# Anyone else afraid to leave them home alone?



## glamourdog (Apr 17, 2004)

I'm not sure why but recently I've been having the strangest feelings every time we are gone from the house for too long with the girls at home.. I'm not sure what I'm worried about, guess I'm just a worrier, but I'm always so relieved to see them all happy and safe when we get home. 

It's actually starting to bug me when we're out cuz I'm too busy thinking about them to enjoy myself. 

Silly right?


----------



## Scoobydoo (May 26, 2005)

I would venture to say you are suffering from separation anxiety, don't worry, if they are ok when you come home chances are they probably slept the whole time you were gone anyway, that's what Scooby does, not that we leave him very often but when we do I also think of him and try not to be gone too long. When we get home he greets us at the door and is fine.


----------



## NewMom328 (Apr 15, 2005)

I'm having the same problem. I recently started grad. school and I have to leave Kylee a lot more than I'd like and all day while I'm in school I just think about her and how sad and lonely she probably is :-(


----------



## BrookeB676 (Oct 17, 2004)

We have the same problem, in fact it go so bad that we planned where they would stay during the day so just in case anything happen they couldnt get out. I guess we were fearing a break-in or someone trying to steal them, although it is highly unlikely, you never never know.

Inside our bedroom we have our bathroom and closet area, total its about 250 square feet. In the closet they have a few beds, a tent, a few toys etc. and in the bathroom area is their food/water/pads.
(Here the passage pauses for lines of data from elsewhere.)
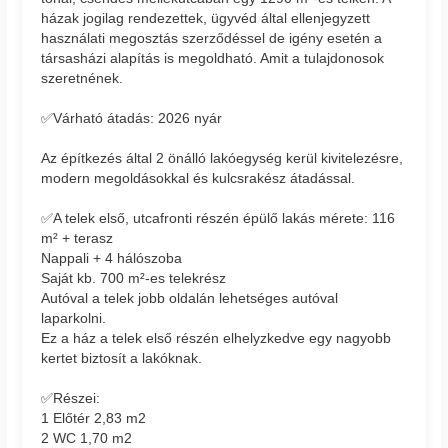
házak jogilag rendezettek, ügyvéd által ellenjegyzett
használati megosztás szerződéssel de igény esetén a
társasházi alapítás is megoldható. Amit a tulajdonosok
szeretnének.
✅Várható átadás: 2026 nyár
Az építkezés által 2 önálló lakóegység kerül kivitelezésre,
modern megoldásokkal és kulcsrakész átadással.
✅A telek első, utcafronti részén épülő lakás mérete: 116
m² + terasz
Nappali + 4 hálószoba
Saját kb. 700 m²-es telekrész
Autóval a telek jobb oldalán lehetséges autóval
laparkolni.
Ez a ház a telek első részén elhelyzkedve egy nagyobb
kertet biztosít a lakóknak.
✅Részei:
1 Előtér 2,83 m2
2 WC 1,70 m2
We leave them in "their" area with a gate up, and then we close our bedroom door. That way, if someone did try to break in the house, they would be in the bedroom. And if someone wanted something in the bedroom their gate would be up. I know it all sounds silly, but it helps me know that theyre safe at home (well I try to think that







)


----------



## doctorcathy (May 17, 2004)

my sister is the same way. so the dogs are never alone. seriously...never. i asked for a few days off to stay home while my sis is at work, and casey asked for a day off while cynthia was at work and i was at school. usually my mom is home while we're away---but she went to rhode island to see my brothers wedding.


----------



## msmagnolia (Sep 8, 2004)

I worried about a breakin OR a fire. I solved my problem by having a monitored security system installed about 10 years ago. It also phones the fire dept. in case of a fire. I feel much less worried in the years since I got that put in.


----------



## pico's parent (Apr 5, 2004)

I get anxious, too, whenever I have to leave Pico for an extended period......like more than 5 hours. He's accustomed to almost constant company between my husband and I and I'm just not comfortable leaving him. I don't have his halter on so I know he can't get caught on something but you never know what can happen.................


----------



## bellasmommy (May 8, 2005)

I just skipped a vacation because Bella couldn't go. I worry too, even if I'm just running to the grocery store. I won't run the dryer if I'm leaving, and I check the locks over and over. I think it just means we love them a lot!


----------